SUPPLIED ENTRIES below:

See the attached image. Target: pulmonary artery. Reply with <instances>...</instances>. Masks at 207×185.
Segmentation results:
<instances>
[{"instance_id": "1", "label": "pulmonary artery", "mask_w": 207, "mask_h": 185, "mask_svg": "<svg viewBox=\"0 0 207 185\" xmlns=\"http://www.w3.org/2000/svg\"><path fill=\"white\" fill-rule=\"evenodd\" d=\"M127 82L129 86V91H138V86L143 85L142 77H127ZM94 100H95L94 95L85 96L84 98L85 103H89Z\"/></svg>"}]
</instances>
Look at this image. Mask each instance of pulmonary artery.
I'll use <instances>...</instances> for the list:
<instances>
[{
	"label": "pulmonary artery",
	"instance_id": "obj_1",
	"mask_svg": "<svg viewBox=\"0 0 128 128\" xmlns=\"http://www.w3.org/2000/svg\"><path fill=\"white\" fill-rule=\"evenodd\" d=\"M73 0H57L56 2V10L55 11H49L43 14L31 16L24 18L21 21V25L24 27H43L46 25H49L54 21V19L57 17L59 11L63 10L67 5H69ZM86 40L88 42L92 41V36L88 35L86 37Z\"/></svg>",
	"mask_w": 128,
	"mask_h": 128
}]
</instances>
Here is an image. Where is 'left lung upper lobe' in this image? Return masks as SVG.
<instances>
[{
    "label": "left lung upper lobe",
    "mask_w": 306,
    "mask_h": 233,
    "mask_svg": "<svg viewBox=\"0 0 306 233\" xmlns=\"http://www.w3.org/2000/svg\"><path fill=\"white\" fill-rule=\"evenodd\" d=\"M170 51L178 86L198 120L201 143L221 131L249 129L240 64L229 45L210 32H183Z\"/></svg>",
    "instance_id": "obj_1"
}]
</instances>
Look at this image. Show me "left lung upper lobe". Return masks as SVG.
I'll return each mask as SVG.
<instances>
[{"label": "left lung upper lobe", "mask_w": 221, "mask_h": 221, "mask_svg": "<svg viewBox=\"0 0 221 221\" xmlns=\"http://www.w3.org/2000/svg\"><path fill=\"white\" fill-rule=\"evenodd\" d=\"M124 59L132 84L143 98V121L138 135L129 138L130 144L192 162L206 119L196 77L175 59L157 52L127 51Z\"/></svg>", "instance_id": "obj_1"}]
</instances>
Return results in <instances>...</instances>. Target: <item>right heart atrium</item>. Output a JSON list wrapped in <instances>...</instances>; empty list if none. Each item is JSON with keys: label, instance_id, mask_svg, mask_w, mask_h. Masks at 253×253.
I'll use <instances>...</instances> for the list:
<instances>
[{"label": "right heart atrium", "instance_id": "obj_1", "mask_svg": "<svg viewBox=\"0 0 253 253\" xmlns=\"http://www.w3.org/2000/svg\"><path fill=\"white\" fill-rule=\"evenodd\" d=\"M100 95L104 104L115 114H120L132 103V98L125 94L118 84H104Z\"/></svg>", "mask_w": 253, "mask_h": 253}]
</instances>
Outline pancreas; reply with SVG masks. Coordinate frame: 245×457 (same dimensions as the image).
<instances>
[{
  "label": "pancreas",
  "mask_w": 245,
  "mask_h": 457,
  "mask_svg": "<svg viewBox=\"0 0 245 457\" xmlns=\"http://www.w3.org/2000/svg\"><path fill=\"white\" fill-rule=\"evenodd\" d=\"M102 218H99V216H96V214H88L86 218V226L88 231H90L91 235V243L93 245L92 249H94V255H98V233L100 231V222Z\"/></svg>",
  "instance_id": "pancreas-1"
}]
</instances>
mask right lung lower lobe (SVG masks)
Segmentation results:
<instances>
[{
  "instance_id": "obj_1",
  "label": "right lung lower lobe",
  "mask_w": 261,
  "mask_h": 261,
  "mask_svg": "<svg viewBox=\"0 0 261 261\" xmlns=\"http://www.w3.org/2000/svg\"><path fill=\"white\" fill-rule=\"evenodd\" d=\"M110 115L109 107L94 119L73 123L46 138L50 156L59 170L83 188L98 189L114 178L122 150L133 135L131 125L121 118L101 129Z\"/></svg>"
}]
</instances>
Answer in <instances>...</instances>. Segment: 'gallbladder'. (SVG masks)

End of SUPPLIED ENTRIES.

**ASSIGNMENT**
Go through the data and copy each line exactly as it reads.

**SOLVED EXERCISE**
See the attached image. Target: pulmonary artery. Reply with <instances>...</instances>. Masks at 207×185.
Segmentation results:
<instances>
[{"instance_id": "1", "label": "pulmonary artery", "mask_w": 207, "mask_h": 185, "mask_svg": "<svg viewBox=\"0 0 207 185\" xmlns=\"http://www.w3.org/2000/svg\"><path fill=\"white\" fill-rule=\"evenodd\" d=\"M127 82L129 86V91H138V86L143 85L142 77H127ZM94 100H95L94 95L85 96L84 98L85 103H89Z\"/></svg>"}]
</instances>
Look at this image. Mask each instance of pulmonary artery.
I'll use <instances>...</instances> for the list:
<instances>
[{
	"label": "pulmonary artery",
	"instance_id": "obj_1",
	"mask_svg": "<svg viewBox=\"0 0 128 128\" xmlns=\"http://www.w3.org/2000/svg\"><path fill=\"white\" fill-rule=\"evenodd\" d=\"M73 0H57L56 2V10L55 11H49L43 14L31 16L24 18L21 21V25L24 27H43L46 25H49L54 21V19L57 17L59 11L63 10L67 5H69ZM86 40L88 42L92 41V36L88 35L86 37Z\"/></svg>",
	"mask_w": 128,
	"mask_h": 128
}]
</instances>
Here is an image. Where is 'left lung upper lobe' in this image? Return masks as SVG.
<instances>
[{
    "label": "left lung upper lobe",
    "mask_w": 306,
    "mask_h": 233,
    "mask_svg": "<svg viewBox=\"0 0 306 233\" xmlns=\"http://www.w3.org/2000/svg\"><path fill=\"white\" fill-rule=\"evenodd\" d=\"M170 51L178 86L198 120L201 143L221 131L249 129L240 64L229 45L210 32H183Z\"/></svg>",
    "instance_id": "obj_1"
}]
</instances>
Look at this image. Show me "left lung upper lobe". Return masks as SVG.
I'll return each mask as SVG.
<instances>
[{"label": "left lung upper lobe", "mask_w": 221, "mask_h": 221, "mask_svg": "<svg viewBox=\"0 0 221 221\" xmlns=\"http://www.w3.org/2000/svg\"><path fill=\"white\" fill-rule=\"evenodd\" d=\"M124 59L132 84L143 98V121L138 135L129 138L130 144L192 162L206 119L196 77L175 59L157 52L127 51Z\"/></svg>", "instance_id": "obj_1"}]
</instances>
Return results in <instances>...</instances>. Target: <item>right heart atrium</item>. Output a JSON list wrapped in <instances>...</instances>; empty list if none. Each item is JSON with keys: label, instance_id, mask_svg, mask_w, mask_h. Masks at 253×253.
I'll use <instances>...</instances> for the list:
<instances>
[{"label": "right heart atrium", "instance_id": "obj_1", "mask_svg": "<svg viewBox=\"0 0 253 253\" xmlns=\"http://www.w3.org/2000/svg\"><path fill=\"white\" fill-rule=\"evenodd\" d=\"M100 95L104 104L115 114H120L132 103V98L125 94L118 84H104Z\"/></svg>", "mask_w": 253, "mask_h": 253}]
</instances>
Outline pancreas; reply with SVG masks. Coordinate frame: 245×457 (same dimensions as the image).
<instances>
[{
  "label": "pancreas",
  "mask_w": 245,
  "mask_h": 457,
  "mask_svg": "<svg viewBox=\"0 0 245 457\" xmlns=\"http://www.w3.org/2000/svg\"><path fill=\"white\" fill-rule=\"evenodd\" d=\"M102 218H99V216H96V214H88L86 218V226L88 231H90L91 235V243L93 245L92 249H94V255H98V233L100 231V222Z\"/></svg>",
  "instance_id": "pancreas-1"
}]
</instances>
mask right lung lower lobe (SVG masks)
Segmentation results:
<instances>
[{
  "instance_id": "obj_1",
  "label": "right lung lower lobe",
  "mask_w": 261,
  "mask_h": 261,
  "mask_svg": "<svg viewBox=\"0 0 261 261\" xmlns=\"http://www.w3.org/2000/svg\"><path fill=\"white\" fill-rule=\"evenodd\" d=\"M110 115L109 107L94 119L73 123L46 138L50 156L59 170L83 188L98 189L114 178L122 150L133 135L131 125L121 118L101 129Z\"/></svg>"
}]
</instances>
Answer in <instances>...</instances>. Segment: 'gallbladder'. (SVG masks)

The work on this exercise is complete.